Excited state kinetics of tryptophan and NAD(P)H in blood plasma of normal and abnormal liver conditions: A tool to understand the metabolic changes and classification

Abstract

Early diagnosis at the metabolomic level is crucial for the treatment of liver cirrhosis and hepatocellular carcinoma (HCC). In this study, attempts were made to investigate the excited-state kinetics of intrinsic fluorophores, tryptophan and nicotinamide adenine dinucleotide (NADH) to understand the metabolic changes associated with the transformation of normal liver into cirrhosis and HCC. Significant variations were observed in the values of average fluorescence lifetimes for 350 nm (τ_{avg_350}) and 450 nm (τ_{avg_450}) emissions for cirrhosis and HCC with respect to normal samples. The classification results of hierarchical cluster analysis (HCA) and receiver operator characteristics (ROC) based on the values of τ_{avg_350} discriminates normal from liver diseased group (cirrhosis and HCC) with 86.95 % sensitivity and 96.43 % specificity.

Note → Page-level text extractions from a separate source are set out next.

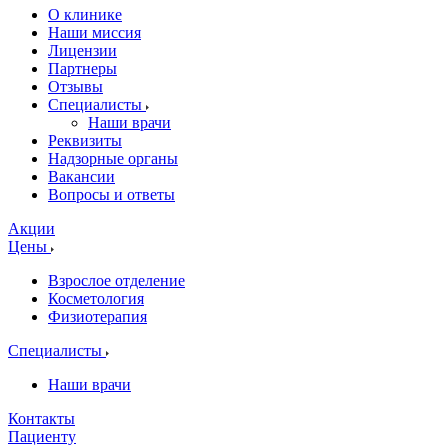
О клинике
Наши миссия
Лицензии
Партнеры
Отзывы
Специалисты
Наши врачи
Реквизиты
Надзорные органы
Вакансии
Вопросы и ответы
Акции
Цены
Взрослое отделение
Косметология
Физиотерапия
Специалисты
Наши врачи
Контакты
Пациенту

In the case of τ_{avg_450} values, 95.65 % sensitivity is obtained for both HCA and ROC analyses. However, specificity of 100 % and 92.86 % was obtained in ROC and HCA analysis, respectively. The changes in the values of τ_{avg_350}, τ_{avg_450} and NADH_free/NADH_bound in cirrhosis cases after surgery are shifting towards the respective values of normal group. Among the decay kinetics of two emissions, the emission at 450 nm provides better discrimination than 350 nm emission.